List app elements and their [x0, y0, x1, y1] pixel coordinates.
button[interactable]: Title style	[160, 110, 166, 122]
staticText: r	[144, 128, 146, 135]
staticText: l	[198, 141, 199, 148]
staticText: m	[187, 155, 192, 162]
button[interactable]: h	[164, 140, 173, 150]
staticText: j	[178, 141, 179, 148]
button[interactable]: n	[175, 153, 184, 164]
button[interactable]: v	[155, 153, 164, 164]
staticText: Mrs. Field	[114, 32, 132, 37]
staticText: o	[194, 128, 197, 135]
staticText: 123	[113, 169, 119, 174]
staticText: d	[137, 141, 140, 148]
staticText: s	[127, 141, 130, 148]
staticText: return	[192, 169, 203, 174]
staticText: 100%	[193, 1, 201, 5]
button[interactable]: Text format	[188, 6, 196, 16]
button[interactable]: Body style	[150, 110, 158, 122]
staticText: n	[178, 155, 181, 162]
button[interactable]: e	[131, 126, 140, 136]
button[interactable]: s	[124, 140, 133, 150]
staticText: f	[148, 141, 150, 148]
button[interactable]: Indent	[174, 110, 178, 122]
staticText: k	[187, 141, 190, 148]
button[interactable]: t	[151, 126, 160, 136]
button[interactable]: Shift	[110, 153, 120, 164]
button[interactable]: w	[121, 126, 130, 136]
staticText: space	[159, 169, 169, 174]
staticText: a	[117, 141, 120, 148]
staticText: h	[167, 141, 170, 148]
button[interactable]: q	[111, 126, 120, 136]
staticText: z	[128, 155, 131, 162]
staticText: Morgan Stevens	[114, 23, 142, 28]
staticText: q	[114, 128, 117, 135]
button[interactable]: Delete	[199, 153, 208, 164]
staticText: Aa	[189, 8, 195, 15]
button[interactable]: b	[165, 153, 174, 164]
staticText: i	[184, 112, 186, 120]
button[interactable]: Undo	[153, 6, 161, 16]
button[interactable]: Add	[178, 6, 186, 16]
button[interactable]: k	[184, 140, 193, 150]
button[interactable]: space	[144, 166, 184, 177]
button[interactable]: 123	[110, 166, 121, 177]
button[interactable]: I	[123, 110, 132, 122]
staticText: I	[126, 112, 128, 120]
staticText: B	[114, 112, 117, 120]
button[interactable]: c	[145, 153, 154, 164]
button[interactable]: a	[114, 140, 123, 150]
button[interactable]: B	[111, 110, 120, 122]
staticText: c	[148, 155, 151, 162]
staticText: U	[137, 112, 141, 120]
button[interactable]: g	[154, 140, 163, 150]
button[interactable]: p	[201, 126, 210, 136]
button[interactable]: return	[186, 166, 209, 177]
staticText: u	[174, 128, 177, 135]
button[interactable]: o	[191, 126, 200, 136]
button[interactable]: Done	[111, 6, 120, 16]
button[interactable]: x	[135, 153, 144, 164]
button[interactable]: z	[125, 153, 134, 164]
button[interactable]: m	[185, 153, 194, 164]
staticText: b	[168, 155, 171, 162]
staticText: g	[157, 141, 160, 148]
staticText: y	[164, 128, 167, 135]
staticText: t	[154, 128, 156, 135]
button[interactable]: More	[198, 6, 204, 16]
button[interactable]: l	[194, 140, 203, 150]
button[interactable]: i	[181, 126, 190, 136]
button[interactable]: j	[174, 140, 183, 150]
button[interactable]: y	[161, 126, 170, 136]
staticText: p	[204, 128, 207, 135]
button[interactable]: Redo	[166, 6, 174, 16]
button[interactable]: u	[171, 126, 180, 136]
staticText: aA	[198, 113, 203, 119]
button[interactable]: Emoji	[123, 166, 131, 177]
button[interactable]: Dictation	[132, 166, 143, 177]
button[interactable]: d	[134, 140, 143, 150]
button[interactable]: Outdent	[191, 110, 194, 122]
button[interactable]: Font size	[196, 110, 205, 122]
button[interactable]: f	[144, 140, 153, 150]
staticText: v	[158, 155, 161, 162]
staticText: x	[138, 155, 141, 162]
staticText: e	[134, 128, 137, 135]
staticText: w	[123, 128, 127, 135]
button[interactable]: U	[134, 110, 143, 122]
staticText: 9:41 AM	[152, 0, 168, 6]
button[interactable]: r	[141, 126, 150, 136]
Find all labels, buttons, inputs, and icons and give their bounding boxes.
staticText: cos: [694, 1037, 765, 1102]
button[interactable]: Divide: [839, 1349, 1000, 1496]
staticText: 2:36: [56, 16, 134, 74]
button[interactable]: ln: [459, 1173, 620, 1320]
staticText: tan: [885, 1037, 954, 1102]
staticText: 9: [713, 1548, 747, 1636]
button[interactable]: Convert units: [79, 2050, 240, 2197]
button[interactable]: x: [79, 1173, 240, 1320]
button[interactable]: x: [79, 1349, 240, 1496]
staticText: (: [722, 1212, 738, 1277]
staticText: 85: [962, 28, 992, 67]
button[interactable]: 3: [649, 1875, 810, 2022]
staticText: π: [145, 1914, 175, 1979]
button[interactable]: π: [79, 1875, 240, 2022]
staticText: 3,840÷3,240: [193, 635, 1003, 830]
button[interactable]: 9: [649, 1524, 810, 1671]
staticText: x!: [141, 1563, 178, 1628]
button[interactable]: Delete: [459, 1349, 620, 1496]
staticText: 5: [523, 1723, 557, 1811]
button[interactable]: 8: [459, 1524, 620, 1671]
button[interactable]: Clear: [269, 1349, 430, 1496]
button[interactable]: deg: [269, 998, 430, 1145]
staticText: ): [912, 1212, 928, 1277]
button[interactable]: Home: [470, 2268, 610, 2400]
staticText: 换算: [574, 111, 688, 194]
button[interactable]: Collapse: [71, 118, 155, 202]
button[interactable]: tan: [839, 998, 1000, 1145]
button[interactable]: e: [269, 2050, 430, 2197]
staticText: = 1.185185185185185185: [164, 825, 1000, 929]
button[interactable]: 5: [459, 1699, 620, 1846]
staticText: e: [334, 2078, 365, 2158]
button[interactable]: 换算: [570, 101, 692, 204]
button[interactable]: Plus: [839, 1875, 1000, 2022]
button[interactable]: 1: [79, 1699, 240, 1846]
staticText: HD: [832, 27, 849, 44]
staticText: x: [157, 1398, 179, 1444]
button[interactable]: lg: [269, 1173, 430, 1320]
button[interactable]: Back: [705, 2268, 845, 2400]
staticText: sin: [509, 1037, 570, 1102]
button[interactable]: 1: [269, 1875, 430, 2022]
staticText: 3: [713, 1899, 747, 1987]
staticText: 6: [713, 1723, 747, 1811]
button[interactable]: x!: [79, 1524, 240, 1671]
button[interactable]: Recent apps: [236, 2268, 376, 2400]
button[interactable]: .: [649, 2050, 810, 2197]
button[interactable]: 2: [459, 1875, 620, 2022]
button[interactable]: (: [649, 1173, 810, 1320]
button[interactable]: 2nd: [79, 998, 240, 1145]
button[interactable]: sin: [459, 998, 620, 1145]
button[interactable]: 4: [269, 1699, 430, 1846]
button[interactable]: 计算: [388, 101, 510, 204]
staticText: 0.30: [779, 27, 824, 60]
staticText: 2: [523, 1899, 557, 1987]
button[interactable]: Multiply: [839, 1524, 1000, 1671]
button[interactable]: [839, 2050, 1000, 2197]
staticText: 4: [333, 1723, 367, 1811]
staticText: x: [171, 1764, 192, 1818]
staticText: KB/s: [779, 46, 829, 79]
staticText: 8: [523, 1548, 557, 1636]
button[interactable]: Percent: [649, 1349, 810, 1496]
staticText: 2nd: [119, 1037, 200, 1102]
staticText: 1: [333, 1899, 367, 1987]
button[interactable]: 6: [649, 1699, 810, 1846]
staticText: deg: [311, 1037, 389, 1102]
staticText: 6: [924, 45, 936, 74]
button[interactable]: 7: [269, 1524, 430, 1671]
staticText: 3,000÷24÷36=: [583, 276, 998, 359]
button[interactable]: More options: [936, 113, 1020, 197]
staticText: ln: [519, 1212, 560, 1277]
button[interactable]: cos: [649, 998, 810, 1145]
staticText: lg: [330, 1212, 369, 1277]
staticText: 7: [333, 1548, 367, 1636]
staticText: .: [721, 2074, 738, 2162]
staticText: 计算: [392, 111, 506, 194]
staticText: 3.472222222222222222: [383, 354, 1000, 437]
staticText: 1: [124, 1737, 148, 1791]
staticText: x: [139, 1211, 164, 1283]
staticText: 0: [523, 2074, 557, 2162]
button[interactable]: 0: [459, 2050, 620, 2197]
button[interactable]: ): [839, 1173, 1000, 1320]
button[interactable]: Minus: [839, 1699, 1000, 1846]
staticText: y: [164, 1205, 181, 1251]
━━━━
Whenever a line in the listing above includes the word "their", return that line.

List app elements and their [x0, y0, x1, y1] pixel coordinates.
Find all labels, buttons, inputs, and icons and give their bounding boxes.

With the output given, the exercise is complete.